Horizon Petroleum Secures $4 Million in Convertible Debenture Financing
Event summary
- Horizon Petroleum closed a $4 million upsized offering of secured, convertible debenture units, completing the second and final tranche for $1.535 million.
- The debentures bear a 7% annual interest rate, payable semi-annually in cash or shares, and mature in 24 months.
- Each unit converts into 9,524 common shares (at $0.105/share) and 4,762 warrants (exercisable at $0.15/share).
- The company prepaid $720,000 in secured non-convertible debentures, paying a total of $828,000 including interest.
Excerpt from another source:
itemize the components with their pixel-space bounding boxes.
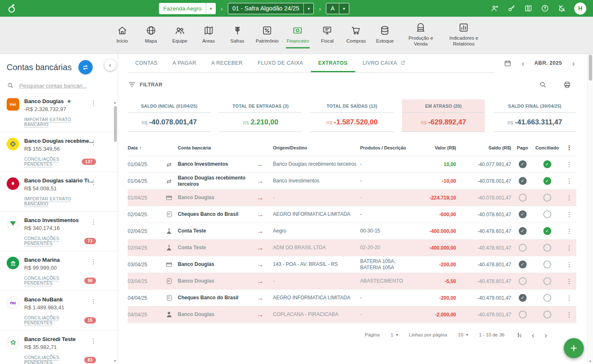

- A director and officer’s spouse subscribed for $30,000 worth of debentures and a director and officer and a director subscribed for $195,000 worth of non-convertible debentures, both qualifying as related party transactions.
The big picture
Horizon Petroleum's financing underscores the ongoing European push for energy independence, particularly through increased natural gas supply. The convertible debenture structure, while providing capital, introduces complexities around potential dilution and debt seniority. The prepayment of existing debt suggests a desire to streamline Horizon’s financial obligations, but also highlights the need for ongoing capital management as the company develops its Polish assets.
What we're watching
- Production Timeline
- The success of Horizon's Lachowice development hinges on the timely completion of civil works and subsequent gas production, which will be critical to demonstrating the project's viability and justifying the debenture financing.
- Share Dilution
- The conversion option on the debentures poses a potential risk of significant share dilution if market conditions favor equity over debt, which could negatively impact existing shareholders.
- Debt Structure
- The ranking of these debentures behind existing Series 1 and 2 debentures creates a complex capital structure that requires careful management to avoid potential default risks as the company scales its operations.